> [DATA]:
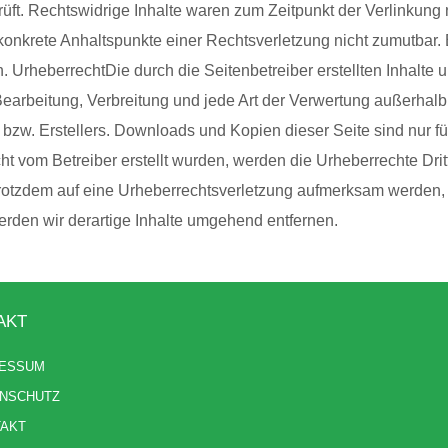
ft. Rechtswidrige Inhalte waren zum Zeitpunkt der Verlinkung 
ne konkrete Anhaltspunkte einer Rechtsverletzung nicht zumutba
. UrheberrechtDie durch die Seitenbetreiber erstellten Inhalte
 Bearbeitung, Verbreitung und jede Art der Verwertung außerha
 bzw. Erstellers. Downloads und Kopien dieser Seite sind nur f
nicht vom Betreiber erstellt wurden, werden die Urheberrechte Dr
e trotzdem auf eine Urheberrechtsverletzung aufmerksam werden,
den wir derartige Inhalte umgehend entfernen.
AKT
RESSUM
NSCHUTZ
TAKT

==

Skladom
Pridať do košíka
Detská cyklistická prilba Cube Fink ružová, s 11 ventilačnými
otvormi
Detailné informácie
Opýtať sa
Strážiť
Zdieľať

> [EXERCISE]:
Please go through the material and return each line where the word "nicht" appears.

> [WRITTEN REPLY]:
ne konkrete Anhaltspunkte einer Rechtsverletzung nicht zumutba
nicht vom Betreiber erstellt wurden, werden die Urheberrechte Dr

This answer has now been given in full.